少子化の要因は新自由主義改革による貧困の深刻化
社会保障費削減ではなく財政構造の転換が必要

 岸田政権の四つの主要政策の一つに、「安定財源の確保と予算倍増」を謳う「こども・子育て政策」がある。岸田首相は2023年4月のこども未来戦略会議で、「次元の異なる少子化対策」を打ち出した。6月には「子ども未来戦略方針」を閣議決定し、現在(12月)、当面の方針と政策をまとめた「『子ども未来戦略』案~次元の異なる少子化対策の実現に向けて~」(以下、「戦略案」)をめぐって与党との調整が行われている。「戦略案」では、「少子化は我が国が直面する、最大の危機」であり、加速している少子化のスピードに歯止めをかけなければ日本の経済・社会システムを維持することは難しく、インド、インドネシア、ブラジルに追い抜かれ国際社会における存在感を失うと政権なりに危機感を示し、これを反転させるのは2030年までがラストチャンスであるとしている。ただし、世論調査では岸田内閣の支持率だけではなく、「第3子からの大学授業料無償化」や財源政策への評価も低い。国民から高い支持を得ていない。
 少子化対策の評価が低いのは、岸田政権が初めてではない。出生率1・57ショック後の1994年のエンゼルプランや緊急保育対策等5カ年事業からいえば、この30年、数々の立法や対策は打ち出されたが出生率を上昇させるような効果を見せたことがない。「戦略案」は、①構造的賃上げと経済的支援の充実、若年世代の所得増②社会全体の構造と意識を変える③全ての子ども・子育て世帯のライフステージに応じた切れ目ない支援を政策の基本としている。その上で、2030年までの「加速化プラン」として、子どもの大学受験料の補助、児童扶養手当の所得制限の引き上げ・多子加算の増額、離婚後の養育費確保支援(弁護士報酬への補助)などが「こどもの貧困対策」として並んでいる。また、児童虐待防止や障がい児・医療的ケア児の施策も含まれる。
 「戦略案」は、子どもの医療や福祉・保育政策と「少子化対策」が理念的にも政策的にも整理されず羅列され、子育て支援施策をある程度拡充すれば出生率が上昇する(これ以上下がらない)だろうという発想で編成されている(そもそも「少子化対策」という政策発想と用語に問題があるのだが、ここでは触れない)。
 日本の少子化の本質的要因は、「出生率も大きく低下」させる日本社会の賃金・雇用や労働をめぐる諸問題の深刻化、貧困と生活困難の深刻化、結婚して子どもを産み・育て、仕事と生活のバランスを取りながら安定的に人生を歩む見通しが持てなくなっている社会的規制の弱さと生活保障政策の未確立にある。グローバル競争の中、日本の経済社会システムを大企業・大金融機関の利益を最優先に確保するための改革を強行し、異常な生き残り競争を一般化してきた新自由主義改革がもたらしたものである。
 ところが、社会構造を不問に付して、あくまで親が自分たちの所得でやりくりをして、子育てや他の支出に備える自己責任型生活を転換せず、経済的給付や部分的な無償化により補助的に支援する「戦略案」では、「出生率の低下」を止めることはできない。

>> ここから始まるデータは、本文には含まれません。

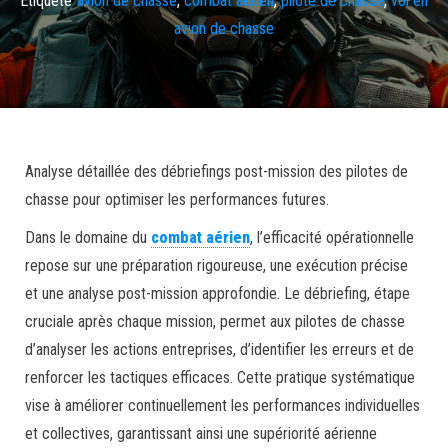
avion de chasse
Analyse détaillée des débriefings post-mission des pilotes de
chasse pour optimiser les performances futures.
Dans le domaine du
combat aérien
, l’efficacité opérationnelle
repose sur une préparation rigoureuse, une exécution précise
et une analyse post-mission approfondie. Le débriefing, étape
cruciale après chaque mission, permet aux pilotes de chasse
d’analyser les actions entreprises, d’identifier les erreurs et de
renforcer les tactiques efficaces. Cette pratique systématique
vise à améliorer continuellement les performances individuelles
et collectives, garantissant ainsi une supériorité aérienne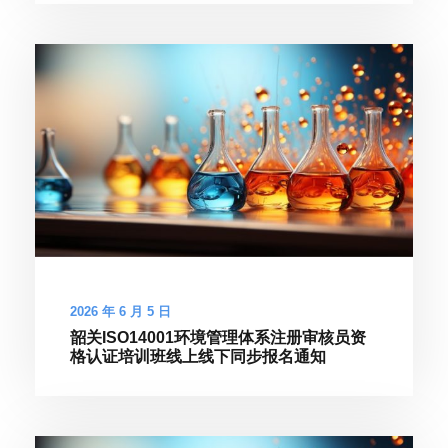
2026 年 6 月 5 日
韶关ISO14001环境管理体系注册审核员资
格认证培训班线上线下同步报名通知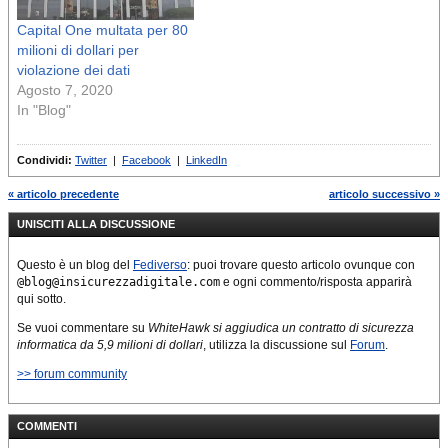
Capital One multata per 80
milioni di dollari per
violazione dei dati
Agosto 7, 2020
In "Blog"
Condividi:
Twitter
|
Facebook
|
LinkedIn
« articolo precedente
articolo successivo »
UNISCITI ALLA DISCUSSIONE
Questo è un blog del
Fediverso
: puoi trovare questo articolo ovunque con
@blog@insicurezzadigitale.com
e ogni commento/risposta apparirà
qui sotto.
Se vuoi commentare su
WhiteHawk si aggiudica un contratto di sicurezza
informatica da 5,9 milioni di dollari
, utilizza la discussione sul
Forum
.
>> forum community
COMMENTI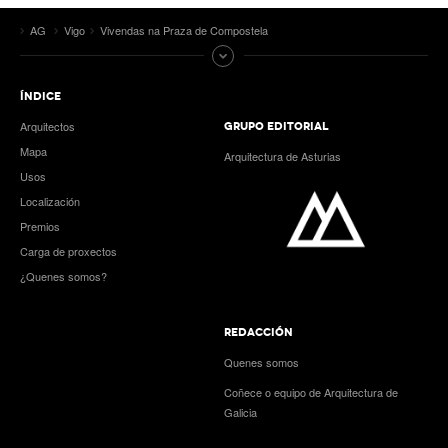
AG
Vigo
Vivendas na Praza de Compostela
ÍNDICE
Arquitectos
GRUPO EDITORIAL
Mapa
Arquitectura de Asturias
Usos
Localización
Premios
Carga de proxectos
¿Quenes somos?
REDACCIÓN
Quenes somos
Coñece o equipo de Arquitectura de
Galicia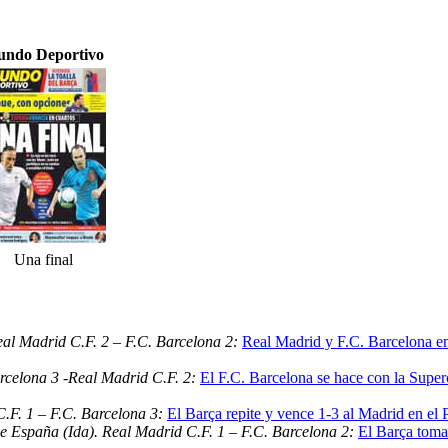
ndo Deportivo
Una final
al Madrid C.F. 2 – F.C. Barcelona 2:
Real Madrid y F.C. Barcelona em
rcelona 3 -Real Madrid C.F. 2:
El F.C. Barcelona se hace con la Superc
C.F. 1 – F.C. Barcelona 3:
El Barça repite y vence 1-3 al Madrid en el P
e España (Ida). Real Madrid C.F. 1 – F.C. Barcelona 2:
El Barça toma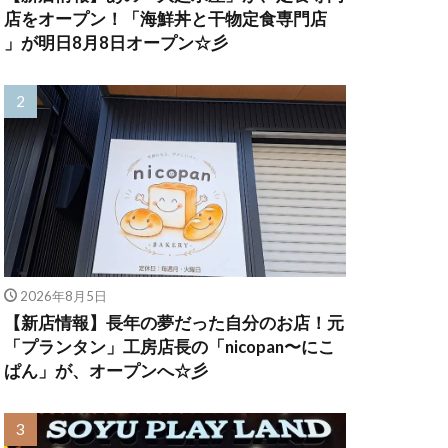
店をオープン！「海鮮丼と干物定食専門店
」が明日8月8日オープン☆彡
2026年8月5日
【新店情報】長年の夢だった自分のお店！元
「プランタン」工房店長の「nicopan〜にこ
ぱん」が、オープンへ☆彡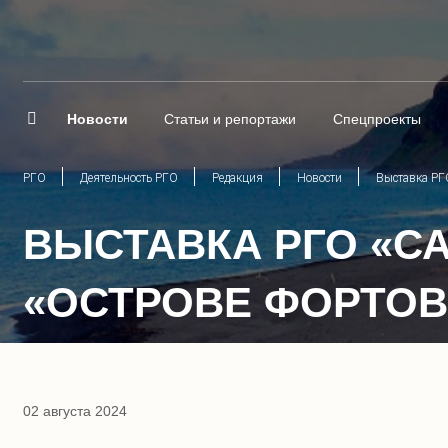
Новости
Статьи и репортажи
Спецпроекты
РГО
Деятельность РГО
Редакция
Новости
Выставка РГО
ВЫСТАВКА РГО «С
«ОСТРОВЕ ФОРТОВ
02 августа 2024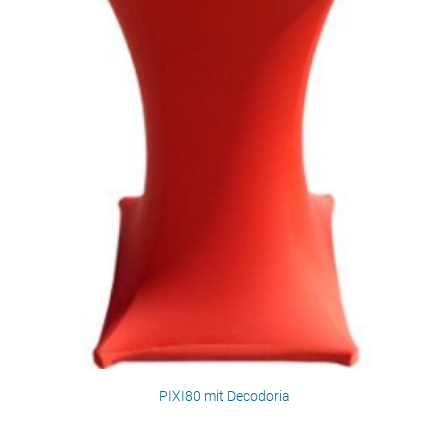
PIXI80 mit Decodoria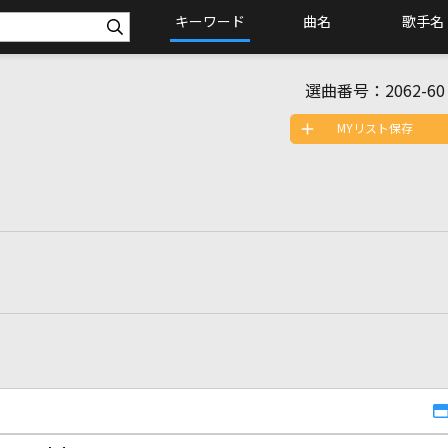
キーワード
曲名
歌手名
選曲番号：
2062-60
MYリスト保存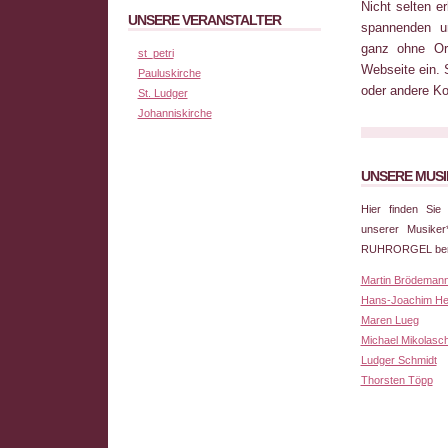
Nicht selten e
UNSERE VERANSTALTER
spannenden u
ganz ohne Or
st_petri
Webseite ein. 
Pauluskirche
oder andere Ko
St. Ludger
Johanniskirche
UNSERE MUSI
Hier finden Sie
unserer Musike
RUHRORGEL berei
Martin Brödeman
Hans-Joachim He
Maren Lueg
Michael Mikolasc
Ludger Schmidt
Thorsten Töpp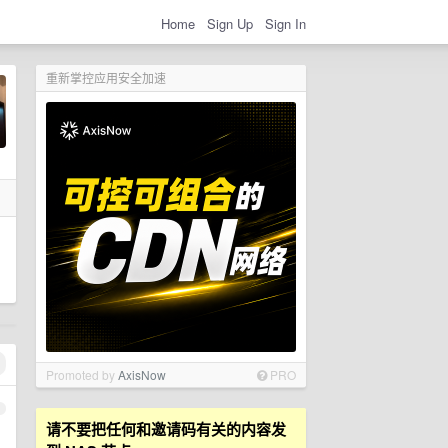
Home
Sign Up
Sign In
重新掌控应用安全加速
Promoted by
AxisNow
PRO
1
请不要把任何和邀请码有关的内容发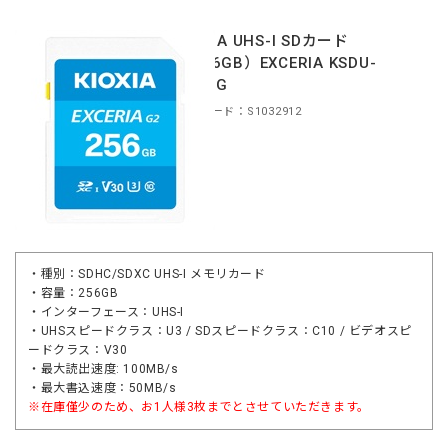
KIOXIA UHS-I SDカード
（256GB）EXCERIA KSDU-
B256G
商品コード：S1032912
・種別：SDHC/SDXC UHS-I メモリカード
・容量：256GB
・インターフェース：UHS-I
・UHSスピードクラス：U3 / SDスピードクラス：C10 / ビデオスピ
ードクラス：V30
・最大読出速度: 100MB/s
・最大書込速度：50MB/s
※在庫僅少のため、お1人様3枚までとさせていただきます。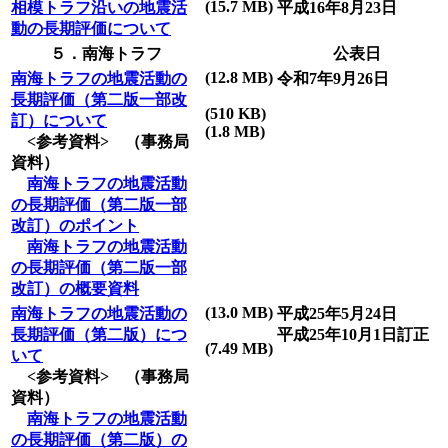
(15.7 MB)
相模トラフ沿いの地震活
平成16年8月23日
動の長期評価について
５．南海トラフ
公表日
(12.8 MB)
南海トラフの地震活動の
令和7年9月26日
長期評価（第二版一部改
(510 KB)
訂）について
(1.8 MB)
<参考資料> （事務局
資料）
南海トラフの地震活動
の長期評価（第二版一部
改訂）のポイント
南海トラフの地震活動
の長期評価（第二版一部
改訂）の概要資料
(13.0 MB)
南海トラフの地震活動の
平成25年5月24日
長期評価（第二版）につ
平成25年10月1日訂正
(7.49 MB)
いて
<参考資料> （事務局
資料）
南海トラフの地震活動
の長期評価（第二版）の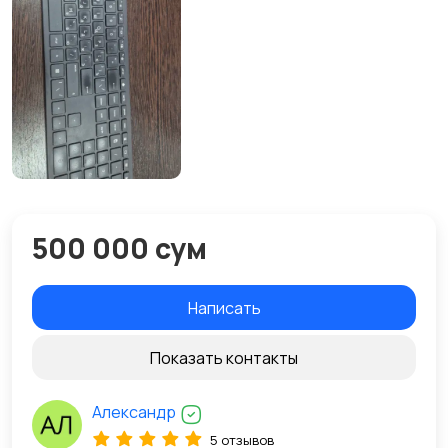
500 000 сум
Написать
Показать контакты
Александр
5 отзывов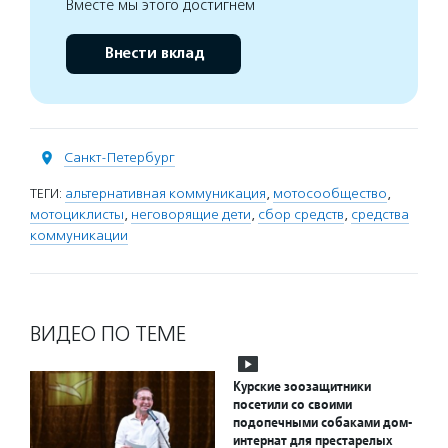
Вместе мы этого достигнем
Внести вклад
Санкт-Петербург
ТЕГИ:
альтернативная коммуникация
,
мотосообщество
,
мотоциклисты
,
неговорящие дети
,
сбор средств
,
средства
коммуникации
ВИДЕО ПО ТЕМЕ
Курские зоозащитники
посетили со своими
подопечными собаками дом-
интернат для престарелых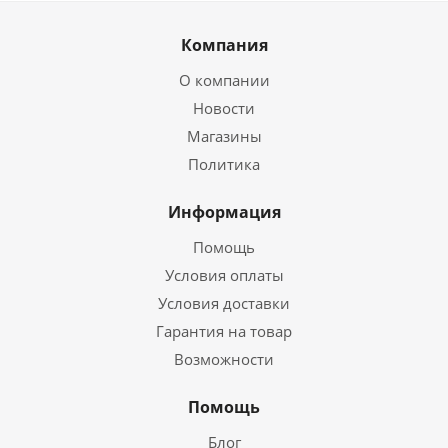
Компания
О компании
Новости
Магазины
Политика
Информация
Помощь
Условия оплаты
Условия доставки
Гарантия на товар
Возможности
Помощь
Блог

 「支援」ではなく、子どもの成長・発達と子育ての条件を「社会的に保障する政策」に転換すること、人間らしい働き方を実現する労働政策、さまざまな問題に直面しても人生の見通しが持てる生活保障政策を構築することによって、出生率低下をくい止めること、深刻な労働問題や貧困・生活困難の解決につながる。
 さらに「戦略案」で欠けているのは、子どもの保健・医療、福祉・保育、教育に関わる専門人材の養成・確保の視点である。例えば、「こども誰でも通園制度(仮称)」も保育士の確保ができなければ、現場に大きな混乱と無理な労働をもたらすことにつながる。「月一定時間の利用可能枠」という利用制限の付いたこうしたオプション的な施策ではなく、乳児期から就学前までの子どもに親の就労の有無を問わず普遍主義に基づいて保育を保障し、生活上で何かあれば、365日どの時間帯でも一時的保育を可能にする保育システムを作り、保育サービスの普遍主義と公的保障に基づいて人材の養成・確保を政策化すべきである。通園支援ではなく、子どもへの保育の保障を追求すべきである。もちろん、この政策には障がい児・医療的ケア児を含めてである。
 「加速化プラン」に関して財源問題が話題になっている。国と地方を合わせ新たに年3兆6000億円規模の予算が必要とされ、2028年度には既定予算の組み替えで約1兆5000億円、社会保障費の削減で約1兆1000億円、2026年度から「支援金」制度で約1兆円を捻出するとしている。公的医療保険料に上乗せして段階的に徴収額を引き上げ、年間3兆6000億円のうち約1兆円を確保するとしている。国民医療費の削減や高齢者の医療・福祉の削減を少子化対策に回し、医療保険料に少子化対策財源を上乗せするなど、見通しのない場当たり的な財源措置であると言ってよいだろう。
 財源の確保には財政構造の転換が必要である。軍事力拡大、大企業の利益最優先政策・開発政策、大企業・富裕層優遇の税制、オリンピックや万博など祝祭資本主義のための支出、これらを止め、税の応能負担を再構築し、超富裕層のタックスヘイブンを阻止し、財政全体を福祉国家型に転換しなければ、「加速化プラン」すら実行は不可能である。
 今打ち出されている、こども金庫も結果的には財政制約(財源不足)に陥るだろう。それを見越し、「戦略案」には、「こども保険」あるいは「こども税」を示唆する記述―総合的な制度体系、一つの制度に統合、給付と負担の関係、国民に分かりやすい制度―(Ⅳ.こども・子育て政策が目指す将来像とPDCAの推進)がある。これは国民からの収奪を一層強め、国民の分断を招来する恐れがある。
 岸田政権における少子化対策の限界は、本質的には新自由主義政策の行き詰まりに由来しているのである。

岡﨑祐司(おかざきゆうじ) 佛教大学社会福祉学部教授。福祉国家構想研究会副代表。佛教大学大学院社会学研究科博士後期課程単位取得退学。専攻は福祉政策、医療政策、地域福祉論。主著:『老後不安社会からの転換―介護保険から高齢者ケア保障へ』(大月書店、2017年)、『安倍医療改革と皆保険体制の解体―成長戦略が医療保障を掘り崩す』(共著、大月書店、2015年)など。論文:「人間の生とケアの社会理論―ケア政策研究の前提として」、「社会福祉の公共性をめぐる課題」など。